First, waiting exposes where we run to for cover. The tension of not knowing is often a catalyst for moving us somewhere – either towards the Lord or away from him. When the agony of the “not yet” makes you squirm, where do you seek refuge?
All too often, I turn to food. Something sweet will make me feel better. Waiting is hard; I deserve this. While I’m certainly not against enjoying food, asking a chocolate bar to soothe my hurting heart in seasons of waiting is a recipe for failure.
But waiting is hard and the lure of our refuge of choice can be all too strong. Will we run to the Lord when this battle is raging?
Second, waiting reveals who’s in command. We all want to have our hands on the steering wheel of our lives, but God graciously uses seasons of waiting to remind us that we are not (and have never been) in control. But trusting God when we don’t understand is no easy thing. How quickly the lies and distortions of his character come in! God is withholding X from me. God is cruel.
With such dangerous, rebellious thoughts whispering in our hearts, it’s incredibly tempting to elevate our experiences above the Word of God. It’s a battle to submit to God and take Him at his Word and lay down our accusations against his goodness.
Waiting also has the tendency to make us think life is about us, when all of Scripture remind us that the focus of our waiting ought to be the Lord. I wait for the Lord, my whole being waits, and in his word I put my hope. I wait for the Lord, more than watchmen wait for the morning (Psalm 130:5-6).
This doesn’t question the legitimacy of longing for a job or a spouse or clarity over a big decision, but to submit to the loving, all-wise and gracious rule of our God and long to know him more than you long for his blessings – that, too, is a battle.
Here are a few things to do as you wait.
- Pray: Paul reminds us in Ephesians 6 that we do not wrestle against flesh and blood, but against the powers of this dark world and spiritual forces of evil. Make no mistake: waiting is a war zone, and we need the grace of God to guard our hearts and enable us to fight well. Pray for that grace. Pray for the full armour of God. Pray for repentance when you seek refuge elsewhere. Pray that you would taste and see that the Lord is good (Psalm 34:8).
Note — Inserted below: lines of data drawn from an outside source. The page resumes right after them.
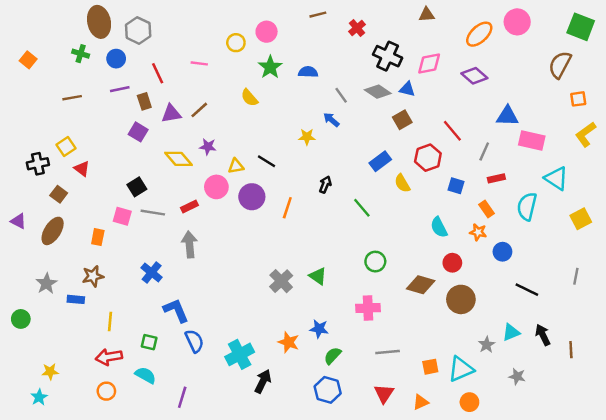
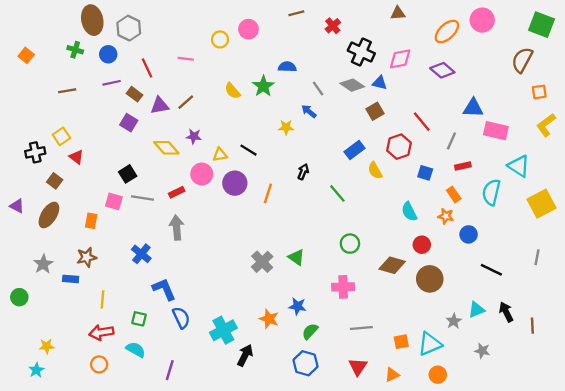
green star: (270, 67) -> (263, 86), moved
brown rectangle: (144, 101) -> (134, 94), turned -35
yellow square: (581, 219) -> (542, 204), size x1.4

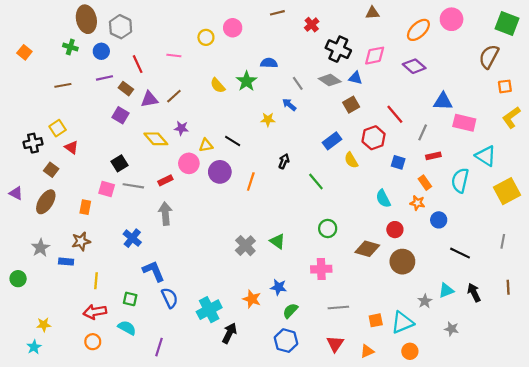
brown line: (532, 326) -> (508, 287), moved

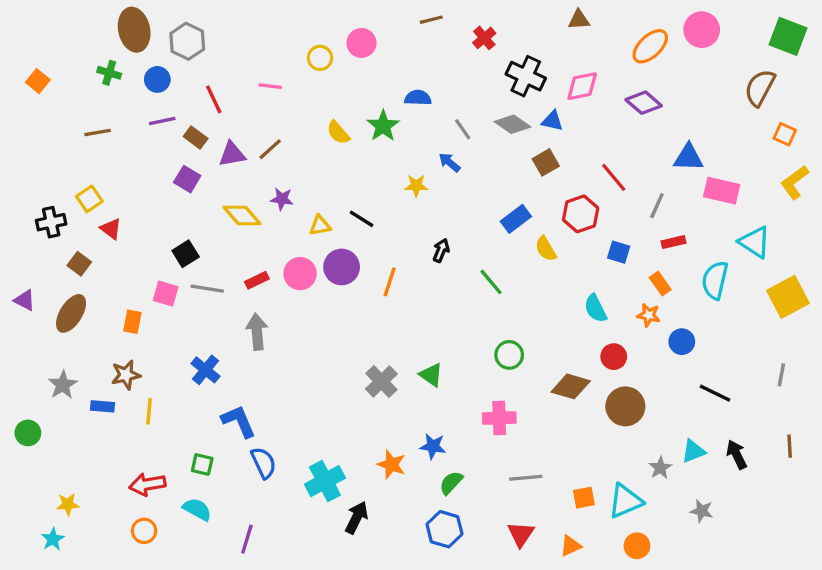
orange square: (505, 86) -> (785, 134), turned 32
pink circle: (189, 163) -> (300, 274), moved
yellow line: (96, 281) -> (149, 411), moved

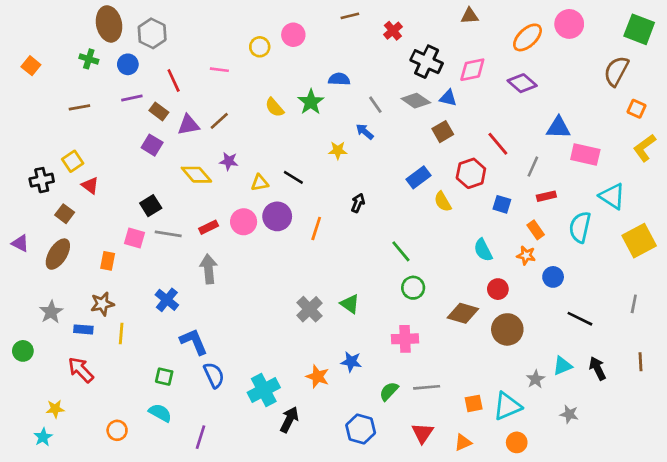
green line: (491, 282) -> (401, 251), moved
green semicircle: (451, 483) -> (389, 391), moved
red arrow: (147, 484) -> (81, 370), moved, turned 56

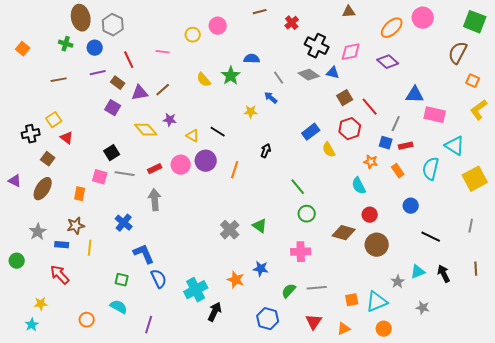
brown square: (443, 132) -> (345, 98), moved
yellow triangle: (260, 183) -> (193, 136), turned 40
blue square: (502, 204) -> (386, 143), moved
orange star: (526, 255) -> (371, 162), moved

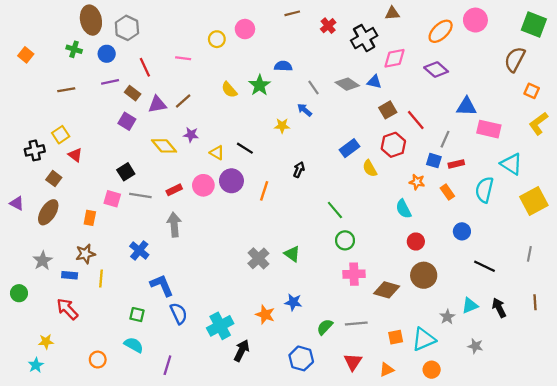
black cross: (317, 46) -> (364, 38), moved, turned 35
brown diamond: (344, 233) -> (387, 290), moved
pink cross: (301, 252) -> (354, 274), moved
- Draw others in: It’s generally inadvisable to stand alone on a battlefield. Tell good friends and family where you are struggling to trust the Lord’s timing or his ways. Ask them to pray for and with you, that you would stand firm in the hope of the gospel.
- Remember: When the way ahead is unclear, look back on past mercies. How have you seen the Lord at work in previous seasons of waiting, both in your circumstances and in your heart? But don’t stop at looking back. Look ahead too, to the sure and certain return of your Saviour. That is a hope that will not be put to shame.
- Witness: Waiting well can be a significant witness to those in and outside the church. We can quickly grow complacent and dull in our waiting for our Bridegroom to return, so let the sharp edges of your waiting witness to your fellow believers that this world is not all there is. But waiting well also witnesses to our world of the satisfaction and abundant life found in Christ alone. When you say no to engaging in lifestyles the Lord does not permit, when you resist temptations that waiting seems to exacerbate, when others ask why you won’t compromise – you are living out the truth that Jesus is more than enough and knowing him is infinitely greater than receiving his good gifts.